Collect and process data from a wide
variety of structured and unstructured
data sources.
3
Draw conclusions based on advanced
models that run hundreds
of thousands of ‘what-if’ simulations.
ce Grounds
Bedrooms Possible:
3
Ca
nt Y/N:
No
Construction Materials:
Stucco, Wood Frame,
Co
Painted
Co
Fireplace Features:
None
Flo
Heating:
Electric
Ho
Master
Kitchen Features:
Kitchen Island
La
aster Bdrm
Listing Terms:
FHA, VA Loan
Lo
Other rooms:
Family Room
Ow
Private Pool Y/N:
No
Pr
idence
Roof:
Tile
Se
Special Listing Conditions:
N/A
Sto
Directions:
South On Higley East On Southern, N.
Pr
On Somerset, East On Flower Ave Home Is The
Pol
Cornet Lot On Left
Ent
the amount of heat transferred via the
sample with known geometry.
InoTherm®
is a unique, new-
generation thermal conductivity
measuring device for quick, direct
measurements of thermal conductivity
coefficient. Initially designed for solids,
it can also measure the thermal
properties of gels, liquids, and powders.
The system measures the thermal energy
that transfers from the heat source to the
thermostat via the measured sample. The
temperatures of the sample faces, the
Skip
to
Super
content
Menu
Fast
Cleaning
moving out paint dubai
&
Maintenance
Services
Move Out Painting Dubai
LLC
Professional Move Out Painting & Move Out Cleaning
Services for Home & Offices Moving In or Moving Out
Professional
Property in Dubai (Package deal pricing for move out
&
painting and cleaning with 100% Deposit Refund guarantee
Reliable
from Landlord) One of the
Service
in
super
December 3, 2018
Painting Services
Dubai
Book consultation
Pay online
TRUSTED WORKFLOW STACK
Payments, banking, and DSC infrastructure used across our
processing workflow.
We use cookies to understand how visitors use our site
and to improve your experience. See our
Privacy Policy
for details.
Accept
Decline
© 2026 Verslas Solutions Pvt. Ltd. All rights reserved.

□ □ □

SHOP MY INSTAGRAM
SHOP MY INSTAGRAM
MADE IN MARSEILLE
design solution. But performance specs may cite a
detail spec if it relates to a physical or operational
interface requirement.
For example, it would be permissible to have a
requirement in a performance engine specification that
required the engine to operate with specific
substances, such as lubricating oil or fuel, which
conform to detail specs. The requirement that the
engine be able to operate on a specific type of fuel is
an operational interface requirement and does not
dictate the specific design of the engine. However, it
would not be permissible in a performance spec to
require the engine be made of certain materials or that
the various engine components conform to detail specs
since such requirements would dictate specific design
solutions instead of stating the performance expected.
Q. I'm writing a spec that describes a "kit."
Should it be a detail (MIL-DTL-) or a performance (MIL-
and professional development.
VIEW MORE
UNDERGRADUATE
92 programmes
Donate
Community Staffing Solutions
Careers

□ □ □

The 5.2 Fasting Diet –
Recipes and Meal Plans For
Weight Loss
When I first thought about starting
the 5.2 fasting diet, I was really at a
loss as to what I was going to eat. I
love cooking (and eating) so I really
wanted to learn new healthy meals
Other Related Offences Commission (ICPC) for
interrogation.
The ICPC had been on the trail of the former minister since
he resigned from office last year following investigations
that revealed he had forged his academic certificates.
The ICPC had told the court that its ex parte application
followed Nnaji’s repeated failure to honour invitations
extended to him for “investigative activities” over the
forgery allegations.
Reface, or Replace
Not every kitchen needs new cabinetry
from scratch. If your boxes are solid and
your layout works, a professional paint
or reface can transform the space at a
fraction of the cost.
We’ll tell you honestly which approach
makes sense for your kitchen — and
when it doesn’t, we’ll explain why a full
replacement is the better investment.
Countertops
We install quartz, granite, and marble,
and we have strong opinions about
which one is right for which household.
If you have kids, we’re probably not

□ □ □

§ WORK ITEM
The expected output is one number, the tally of lines above containing "Features".

§ EXPECTED OUTPUT
2